I've NEVER disagreed with David before. However, I must here.
Remember that natural gas and/or propane is under far less pressure than your compressor can put out. I was advised to use rigid copper or cpvc. Copper is way too expensive, so I used cpvc and left the ditch open for a month to check my joints for leakage. It's been underground for 12 years now, with no problems. I only went 20' and I'm in AZ. It does freeze here, but so far, no busted air pipes. Have had some plastic water pipes to the irrigation system break, though.


----------



## Maggiepic (Aug 26, 2010)

I would go along Bently's line of thought. Run 1 1/4" plastic electrical conduit and then pull a 3/8" polyurethane air line through it. No worries of flex problems and if you ever have leaks in the the future, just pull a new air line through it. 
Do the same with your power feed, put it in conduit


----------



## patron (Apr 2, 2009)

all great information

so much to learn
just with the proven things

with the new products and advances

there seems to be no way to learn it all

why LJ's sharing is so good


----------



## KentS (May 27, 2009)

David, my dad had black pipe for airline in his shop for years. Trust me, rust coming out at 100 PSI as you blow dust off you clothes is painful. (For the safety concious among us, yeah I know, don't use compressed air for that. But we have dark purple carpet in our bedroom and bath. Would you rather deal with high pressure air--or *HER* ! I use galvanized now, but it is not in the ground.

I think I like bentlyj's idea-that is worth thinking about.
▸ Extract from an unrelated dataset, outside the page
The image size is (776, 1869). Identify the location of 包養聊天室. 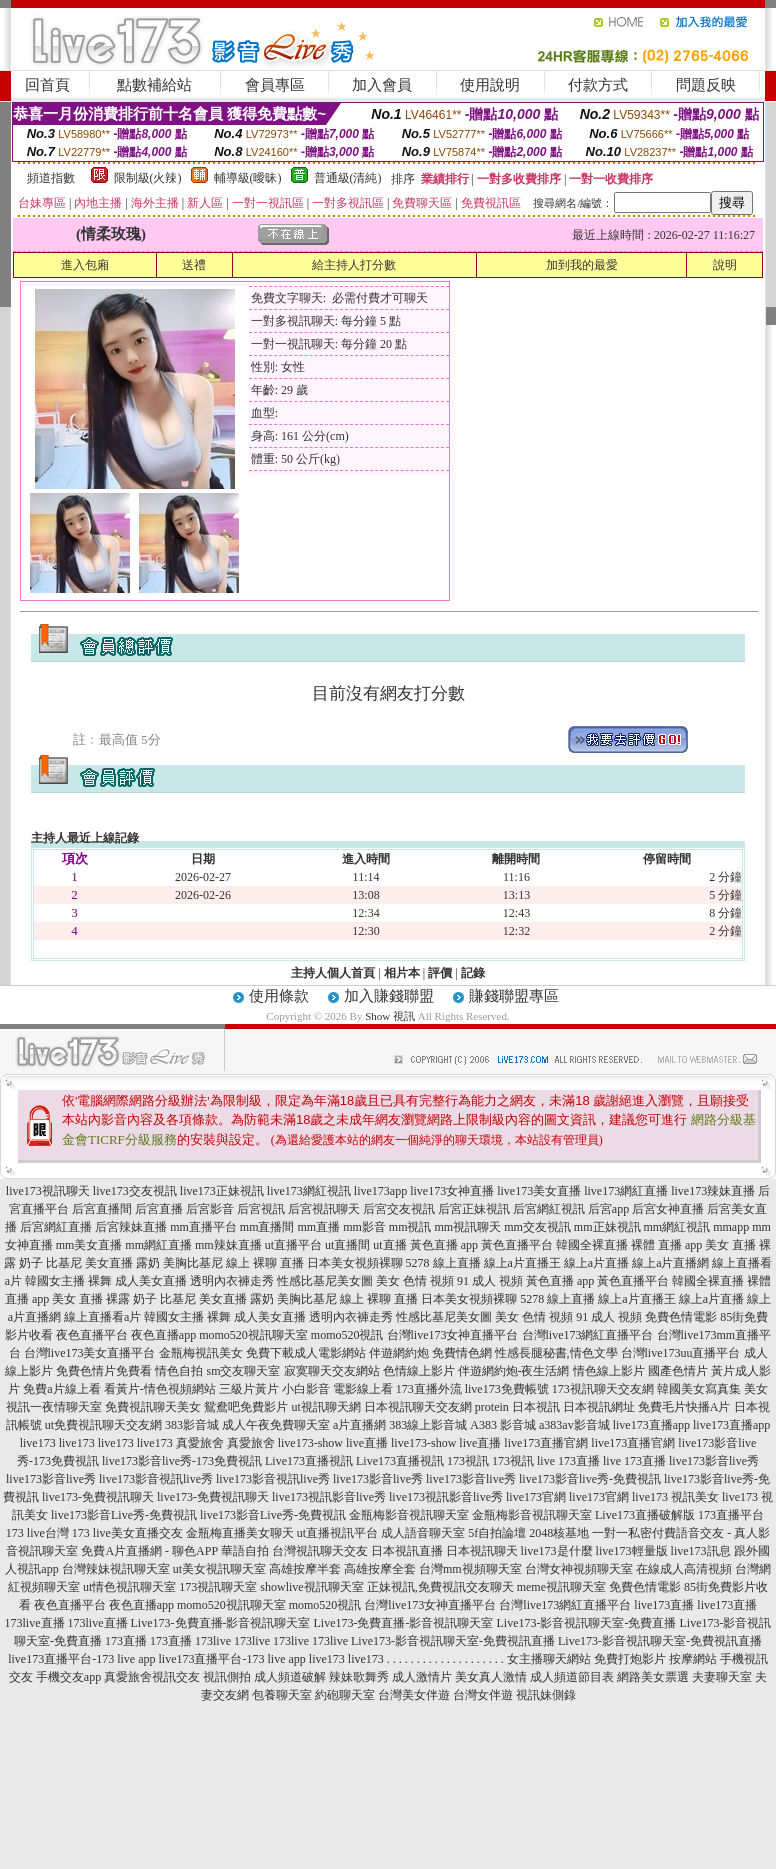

All that said, I prefer airlines and dust collection pipe to run overhead. Not as pretty, but it sure is easier to change when you need to-and I find I need to frequently.


----------



## Gregn (Mar 26, 2010)

Actually Bentlyj your idea isn't as weird as you may think. You and GaryL just continue to confirm what some locals have suggested to me as well. In fact by doing it that way it would keep cost down as I already have the air hose as well to use. So now talking about the frost line and keeping the air line from freezing has me thinking I may need a small heater in the shed to help keep water from freezing in the tank on those cold winter days and nights.


----------